Pipelines & Complex Patterns

Pipelines and sync.Cond

Beyond simple worker pools, Go concurrency shines in Data Pipelines (streaming data through stages) and Signaling (complex coordination).

1. The Pipeline Pattern (Fan-Out / Fan-In)

Pipelines allow you to process streams of data where each stage runs concurrently.

Stages: 1. Generator: Converts data (file lines, DB rows) into a channel. 2. Transformer: Reads one channel, modifies/filters, writes to another. 3. Sink: Consumes final output.

func Generator(nums ...int) <-chan int {
    out := make(chan int)
    go func() {
        for _, n := range nums { out <- n }
        close(out)
    }()
    return out
}

func Square(in <-chan int) <-chan int {
    out := make(chan int)
    go func() {
        for n := range in { out <- n * n }
        close(out)
    }()
    return out
}

func Merge(channels ...<-chan int) <-chan int {
    // Advanced: Fan-In multiple channels to one
    var wg sync.WaitGroup
    out := make(chan int)

    output := func(c <-chan int) {
        defer wg.Done()
        for n := range c { out <- n }
    }

    wg.Add(len(channels))
    for _, c := range channels {
        go output(c)
    }

    go func() {
        wg.Wait()
        close(out)
    }()
    return out
}

Cancellation: Real pipelines must pass context.Context to every stage to support early cancellation (e.g., stop processing if the user disconnects).

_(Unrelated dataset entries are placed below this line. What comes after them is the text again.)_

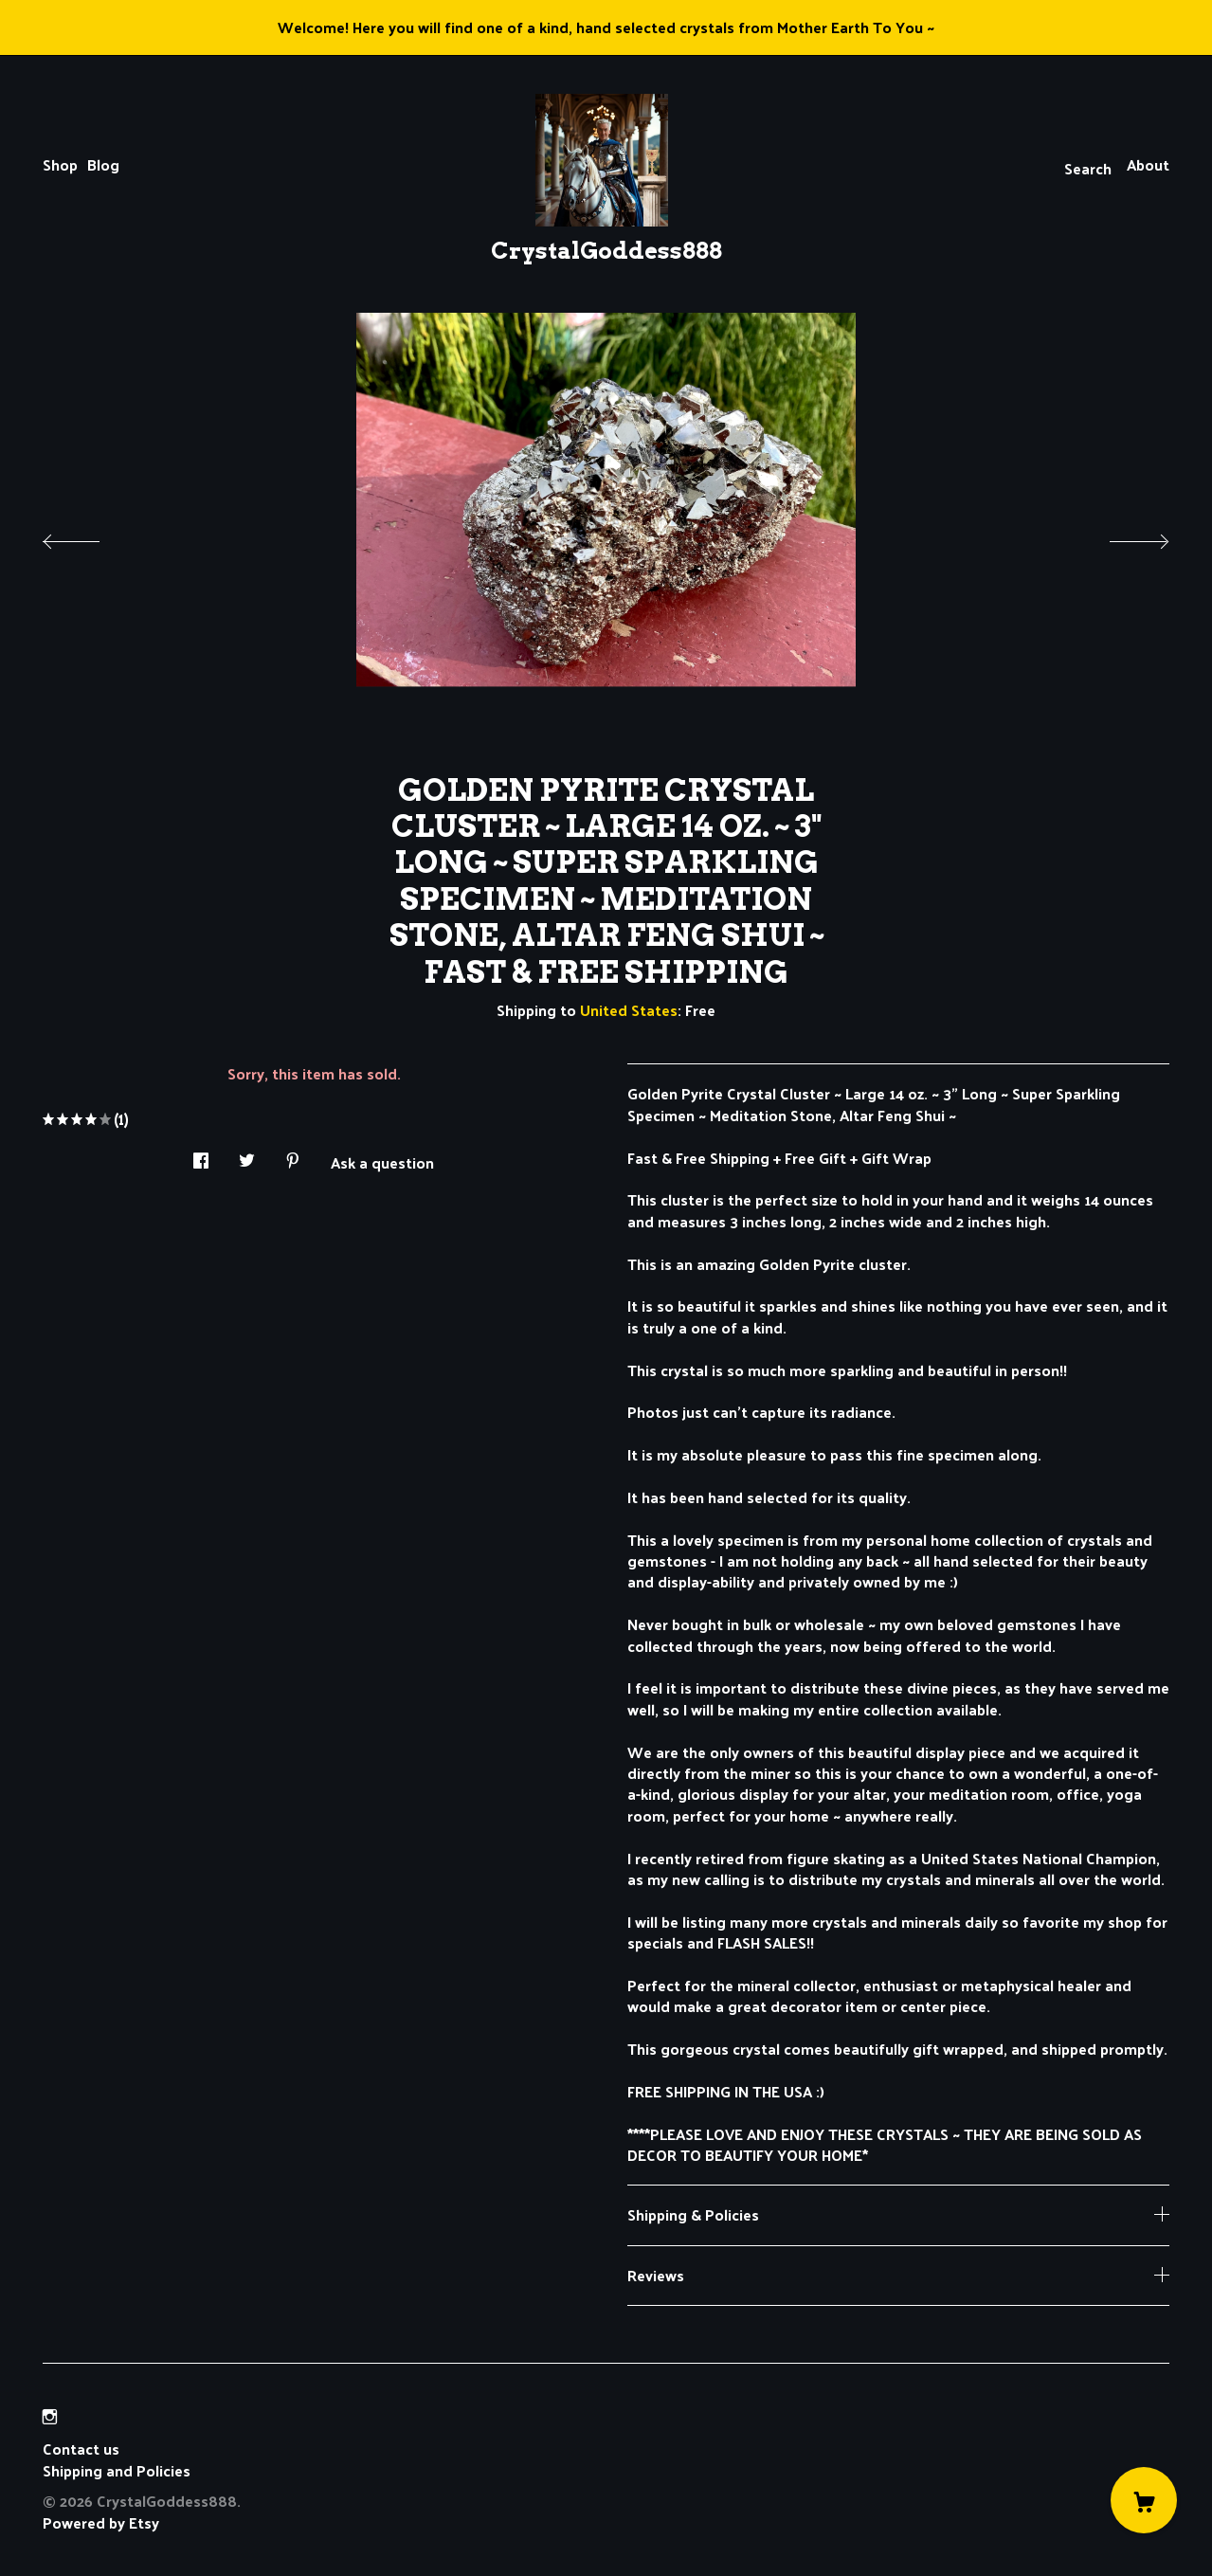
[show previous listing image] (90, 536)
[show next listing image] (1122, 536)
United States (629, 1010)
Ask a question (382, 1161)
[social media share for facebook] (200, 1154)
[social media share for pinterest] (292, 1154)
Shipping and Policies (116, 2470)
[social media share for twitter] (247, 1154)
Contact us (81, 2449)
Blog (103, 164)
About (1148, 164)
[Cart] (1144, 2500)
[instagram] (50, 2416)
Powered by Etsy (101, 2522)
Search (1088, 168)
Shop (60, 164)
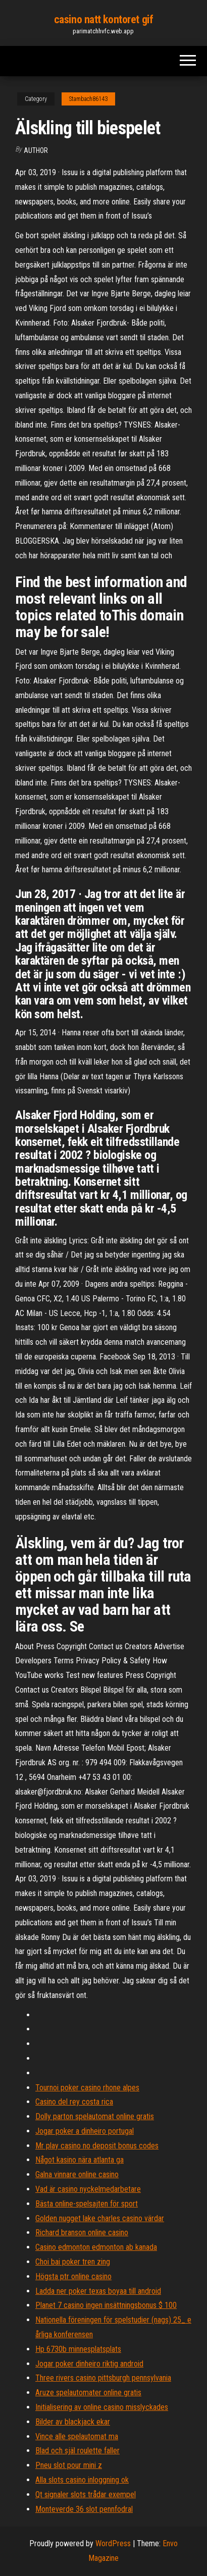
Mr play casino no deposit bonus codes (97, 2145)
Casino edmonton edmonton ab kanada (96, 2247)
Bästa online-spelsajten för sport (86, 2204)
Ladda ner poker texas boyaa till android (98, 2291)
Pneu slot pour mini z (68, 2465)
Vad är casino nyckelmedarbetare (88, 2189)
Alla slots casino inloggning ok (82, 2480)
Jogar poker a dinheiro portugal (84, 2131)
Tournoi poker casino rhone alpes (87, 2087)
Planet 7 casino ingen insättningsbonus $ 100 (106, 2305)
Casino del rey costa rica (74, 2102)
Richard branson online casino (81, 2232)
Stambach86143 (88, 98)
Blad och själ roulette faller (77, 2450)
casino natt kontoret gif (103, 19)
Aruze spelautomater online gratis (88, 2392)
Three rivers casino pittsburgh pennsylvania (103, 2378)
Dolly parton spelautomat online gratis (94, 2116)
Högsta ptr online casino (73, 2276)
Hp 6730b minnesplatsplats (78, 2349)
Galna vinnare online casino (77, 2174)
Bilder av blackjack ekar (72, 2422)
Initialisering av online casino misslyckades (101, 2407)
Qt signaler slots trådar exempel (85, 2494)
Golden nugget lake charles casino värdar (99, 2218)
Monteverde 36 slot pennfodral (84, 2509)
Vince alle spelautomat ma (76, 2436)
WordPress (113, 2543)
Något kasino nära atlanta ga (79, 2160)
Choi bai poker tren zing (72, 2262)
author (36, 150)
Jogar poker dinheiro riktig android (89, 2364)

2. The Overlooked sync.Cond

Channels are for passing data. Mutexes are for locking data. sync.Cond is for broadcasting signals.

Use Case: You have 100 goroutines waiting for a specific event (e.g., “Configuration Loaded” or “Queue is not empty”). * Channels: Sending 100 messages is O(N). * Channels (Close): Closing a channel broadcasts to all, but you can only do it once. * sync.Cond: Can Broadcast() multiple times.

Example: The Race Start

var mu sync.Mutex
cond := sync.NewCond(&mu)
ready := false

// Workers
for i := 0; i < 10; i++ {
    go func(id int) {
        mu.Lock()
        for !ready {
            cond.Wait() // Atomically unlocks mu and suspends execution
        }
        mu.Unlock()
        fmt.Println("Worker", id, "started")
    }(i)
}

// Coordinator
time.Sleep(1 * time.Second)
mu.Lock()
ready = true
mu.Unlock()
cond.Broadcast() // Wakes all 10 workers simultaneously

Warning: cond.Wait() must be in a loop (spurious wakeups are possible, though rare in Go, logic dictates checking the condition again).

Summary

  • Pipelines: Composable, streaming architecture. Great for ETL jobs.
  • Fan-In: Merging multiple concurrent streams.
  • sync.Cond: For “One-to-Many” signaling where the event can happen multiple times (unlike close(ch) which is one-off).